Os direitos dos indígenas e a PEC 215 centralizam discussões na Oca da Sabedoria
Desde o ano 2000 a Proposta de Emenda Constitucional 215, que transfere o poder de demarcação de terras indígenas e quilombolas, do Governo Federal para o Congresso Nacional, tenta entrar na pauta do Congresso. Em 2013, ela foi admitida, e na última terça-feira, 27 de outubro, foi aprovada em Comissão Especial. Até sua aprovação final há um longo caminho, mas essas questões centralizaram o debate sobre Direitos Humanos e Direitos dos Indígenas no Fórum Social Indígena que acontece todas as manhãs na Oca da Sabedoria durante os Jogos Mundiais dos Povos Indígenas (JMPI).
Nesta quinta-feira, 29, o antropólogo, assessor
para povos e comunidades tradicionais da Secretaria Especial dos Direitos
Humanos- do Ministério das Mulheres, da Igualdade Racial e Direitos Humanos,
Thiago Garcia, fez um histórico das conquistas de direitos dos Povos
Indígenas, registrados principalmente na Constituição Federal de 1988, e
fruto da mobilização de lideranças como os irmãos Marcos e Carlos Terena, do
Caiapó Paulinho Payakan, dentre outros.
“Foi a organização dos povos
indígenas que conseguiu uma presença muito forte na Constituinte de 88,
que mudou linhas de pensamento sobre as políticas indígenas, como o paradigma
da Integração, de que estes seriam integrados naturalmente a cultura do não
índio”, explicou.
Além da Constituição Federal, a
resolução 69 da Organização das Nações Unidas, ratificada em 2004 no Brasil, é
um importante instrumento de garantias de direitos dos Povos Indígenas, dentre
eles estão principalmente o da autodeterminação, que garante a participação
social e consulta livre prévia sobre temas de seus interesses; o da
territorialidade; o da gestão ambiental; os direitos coletivos e individuais,
como saúde e previdência social; e o direito a memória e a verdade.
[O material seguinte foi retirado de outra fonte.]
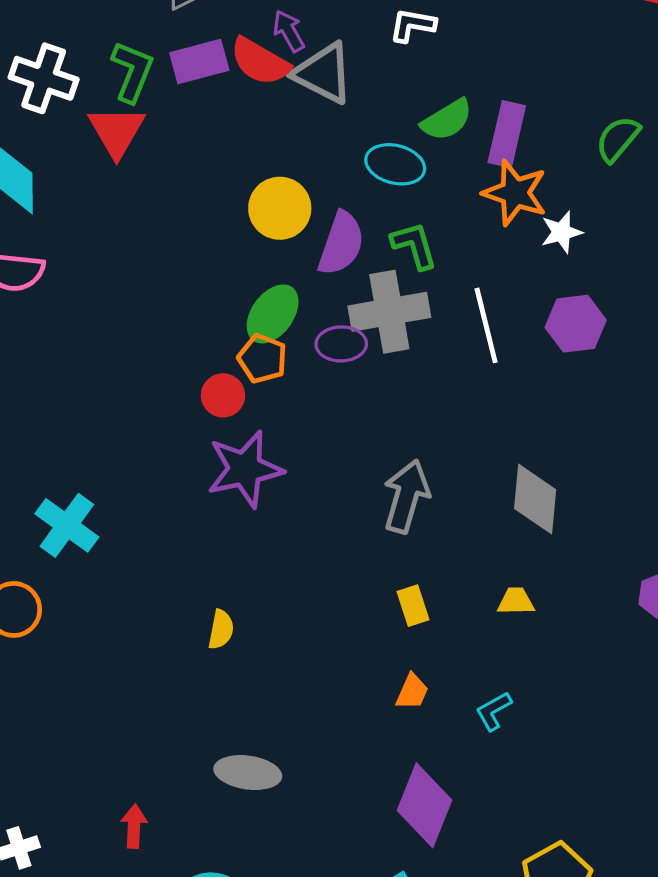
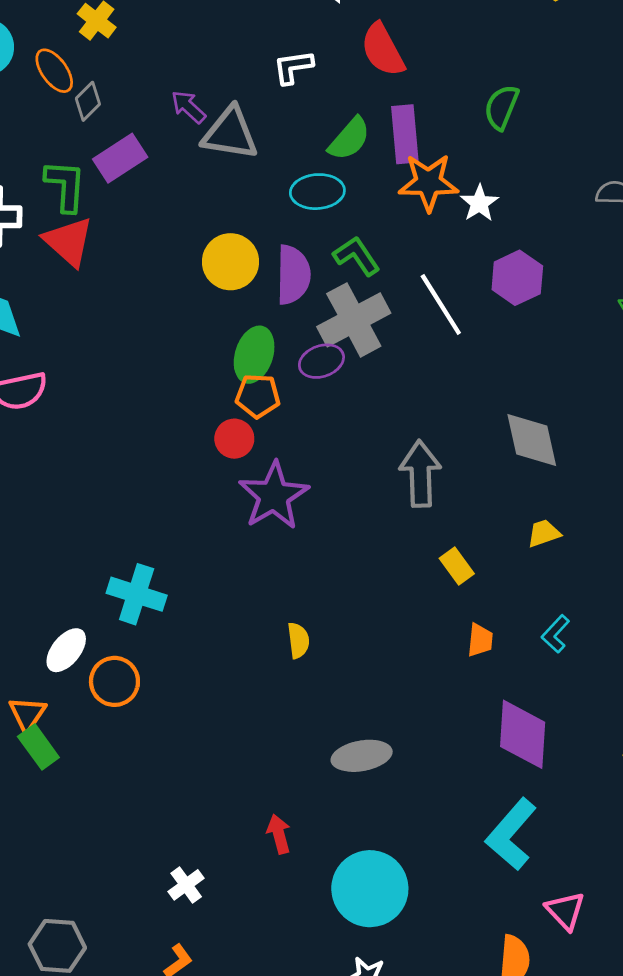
red semicircle: (260, 62) -> (383, 50), moved, turned 50

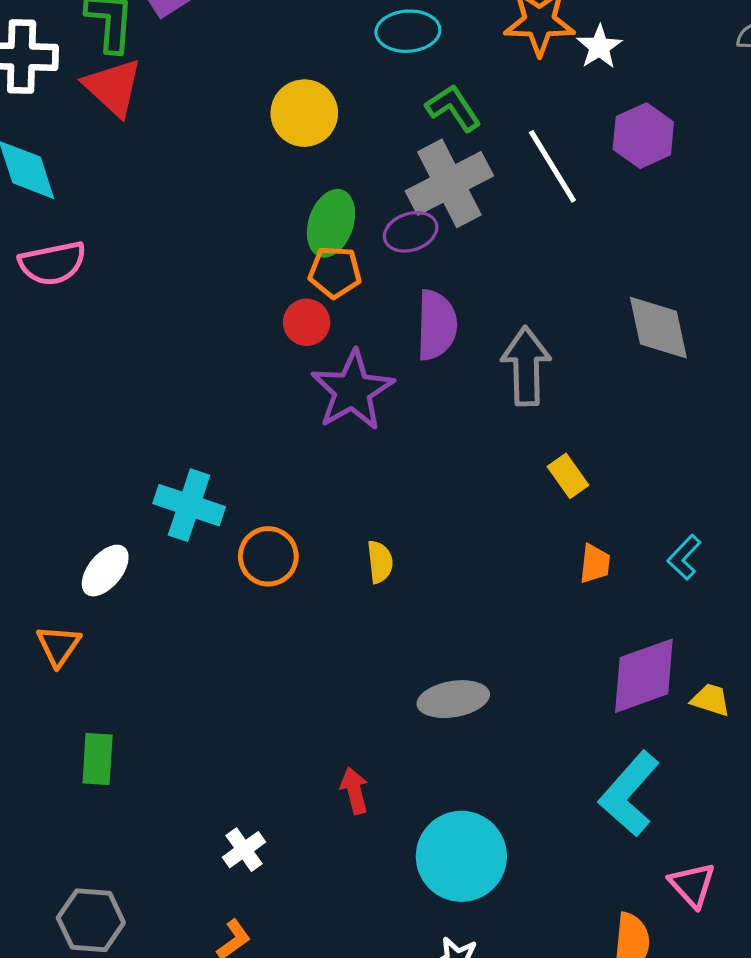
purple semicircle: (293, 275) -> (436, 325), moved
yellow trapezoid: (544, 533) -> (711, 700), moved, turned 36
orange circle: (114, 681) -> (268, 556), moved
purple diamond: (523, 734) -> (644, 676), turned 66
green rectangle: (38, 747) -> (98, 759), moved, turned 39

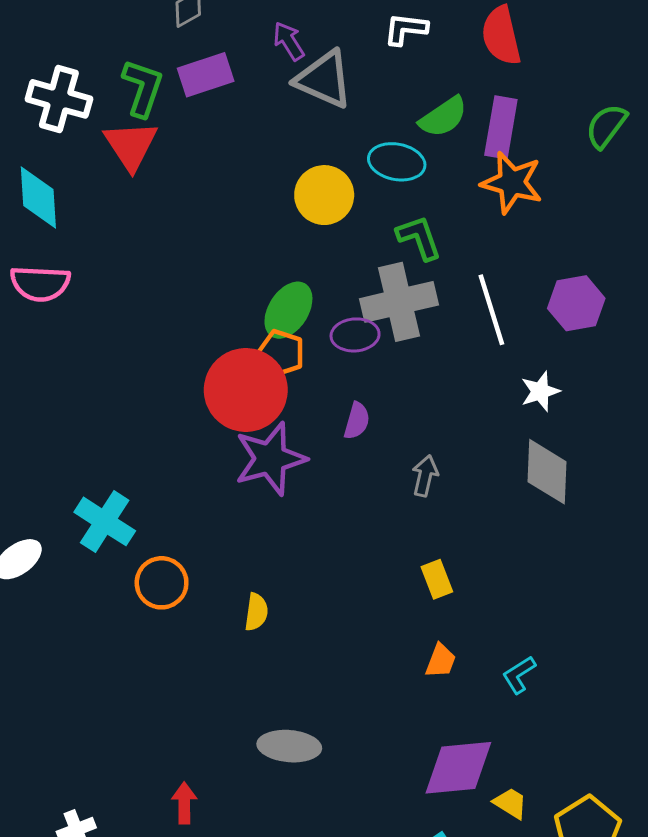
white star: (599, 47) -> (540, 391), moved
yellow circle: (304, 113) -> (324, 195), moved
red circle: (307, 322) -> (246, 390), size x2.0
purple semicircle: (436, 325) -> (357, 421), size x0.6
gray arrow: (526, 366) -> (425, 476), size x0.6

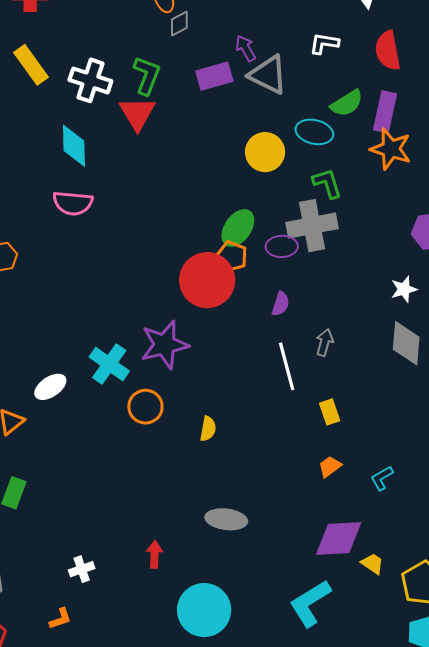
purple rectangle: (206, 75) -> (214, 76), moved
white line: (491, 310) -> (287, 366), moved
purple star: (270, 459) -> (165, 345), moved
orange trapezoid: (441, 661) -> (330, 467), turned -150

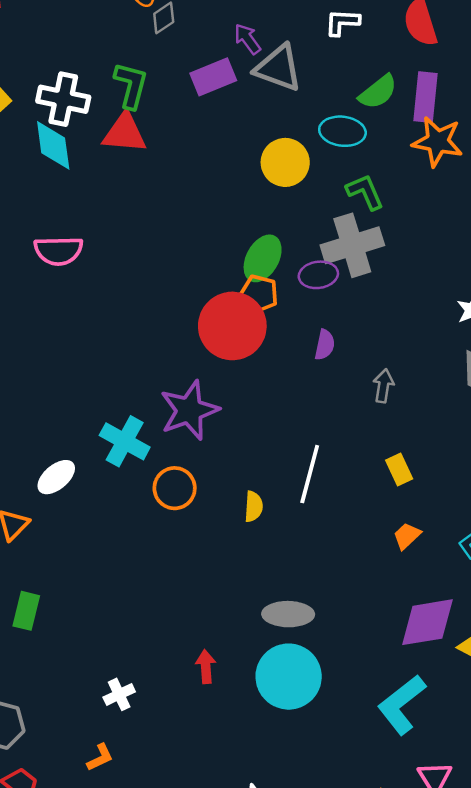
red triangle: (137, 113) -> (125, 133), turned -48
cyan diamond: (74, 146) -> (53, 145), moved
white line: (287, 366) -> (310, 474), moved, turned 36
cyan circle: (204, 610) -> (289, 677), moved

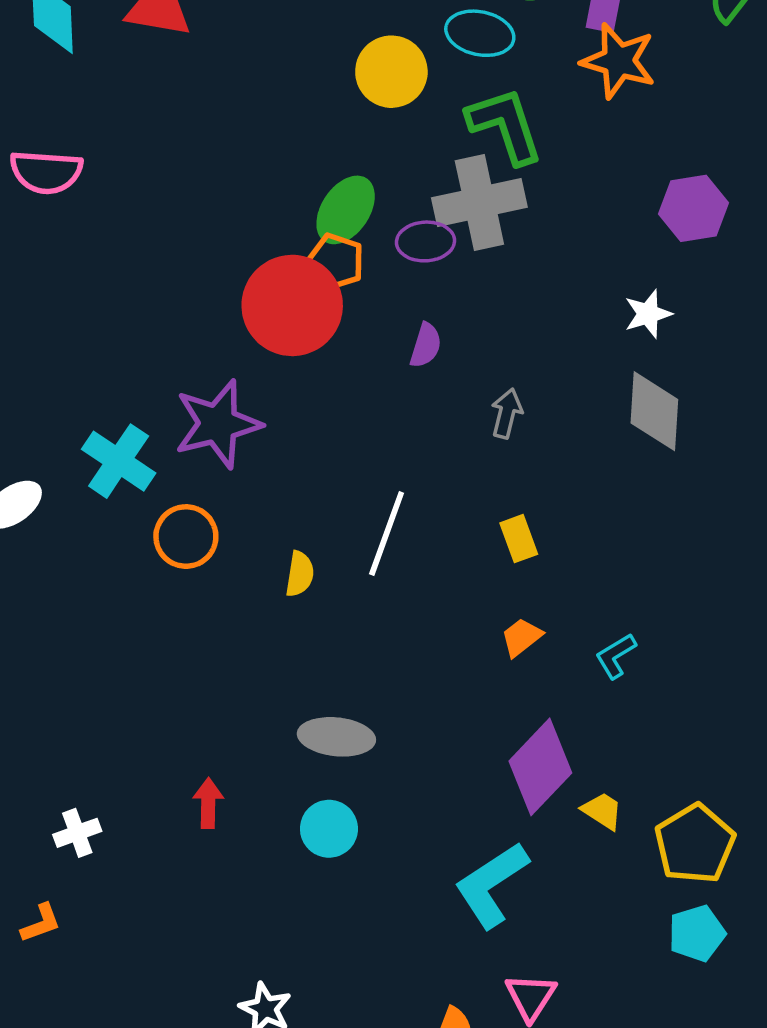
green L-shape: (365, 192) -> (505, 125), size x1.4
purple diamond: (427, 622) -> (540, 767), turned -42
cyan circle: (289, 677) -> (329, 829), size x0.6

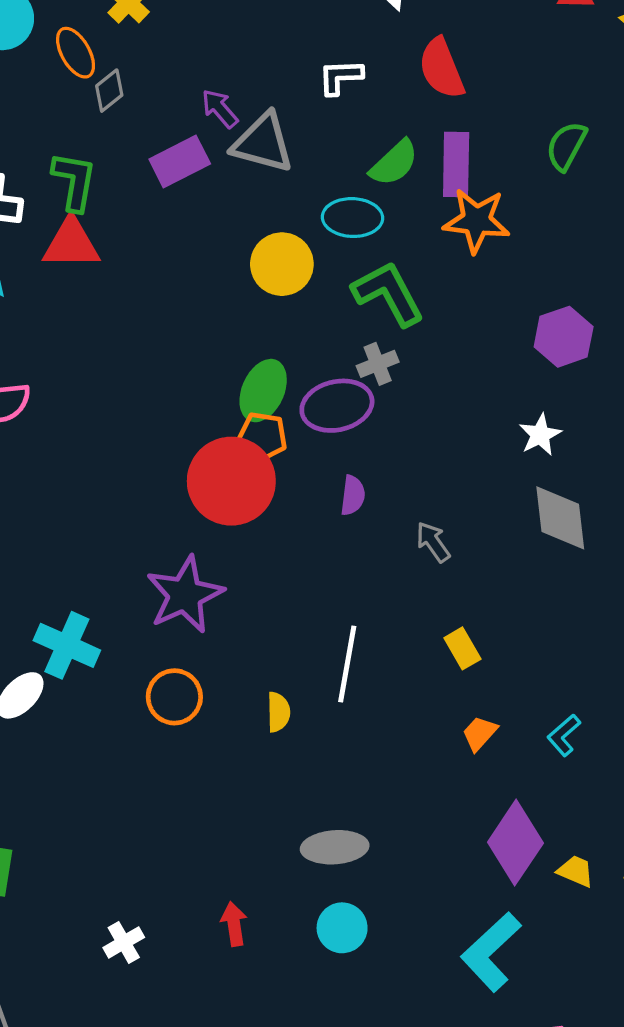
gray cross: (479, 202) -> (378, 364), size x0.5
purple ellipse: (426, 241) -> (337, 406), size x1.4
gray arrow: (507, 413) -> (433, 542), turned -39
cyan cross: (119, 461) -> (67, 645), moved
white cross: (77, 833) -> (124, 942), moved

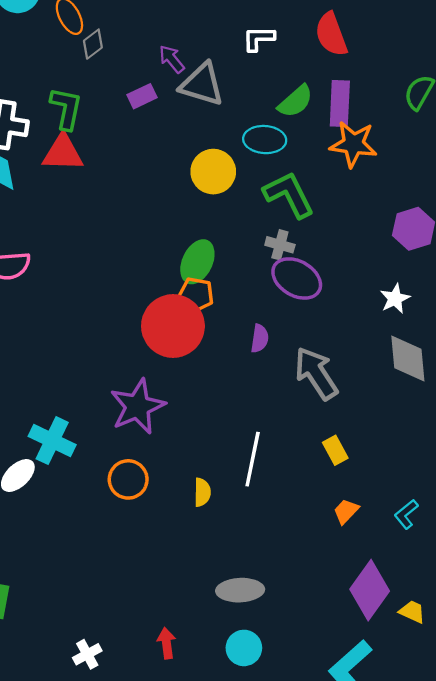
purple rectangle: (180, 162) -> (142, 96), size x0.7
gray cross: (378, 364) -> (280, 245), turned 36
purple ellipse: (337, 406) -> (297, 278), moved, turned 42
gray arrow: (433, 542) -> (316, 373), size x1.8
A autodeteminação,
ou seja, o poder dos indígenas de determinarem como querem seguir suas vidas,
gerir seus territórios, é considerado conquista fundamental para a
autonomia destes Povos.
Todas estas conquistas, algumas mais
consolidadas que outras, são de alguma forma ameaçadas pela PEC 2015, na
observação de Thiago Garcia, uma vez que ao tirar do Governo Federal o poder de
demarcação dos territórios, migra-se de critérios técnicos para critérios
políticos,que podem afetar diretamente toda a autonomia e forma de organização
dos povos indígenas.
“Estamos em um momento complexo de aprofundamento
de radicalismo, de crise democrática, que também se reflete na questão
indígena, onde há tentativas fortes de retrocesso em relação aos direitos
indígenas, como a PEC 215”, explica o antropólogo ao dizer que a Proposta fere
princípios constitucionais e de direitos humanos. “Se a PEC 215 for aprovada,
ela vai transformar as questões técnicas em questões políticas. O Governo
Federal é contra a PEC, pois ela é um equívoco, em forma e conteúdo, modificando
inclusive direitos fundamentais, que não são modificáveis”, ressaltou ao dizer
que o momento é de mobilização para que a Emenda não avance no Congresso
Nacional.
Já um dos articuladores dos I JMPI,
Marcos Terena, afirmou que os Povos Indígenas estão acompanhando a PEC 215 com
bastante preocupação, pois ela revoga um direito que pensavam já está
conquistado na Constituição de 88. “A gente lutou lá em 88, e mesmo sem um
deputado indígena conseguimos um capítulo inteiro dos nossos direitos, e pensamos
que estava tudo bem, conseguimos nesse período fazer muitas demarcações de
terras. Agora vem um Congresso conservador e quer tirar esses
direitos”.
Terena também criticou a forma em que
foi realizada manifestação contra a PEC na noite de quarta-feira, 28, na Arena
Verde, e disse que é preciso que haja uma mobilização, mas que não prejudique
os Jogos e desrespeite os demais Povos.
Como proposta de ação inicial Terena
apresentou uma moção de repúdio, a ser assinada pelos Povos presentes nos I
JMPI e encaminhada ao Congresso Nacional.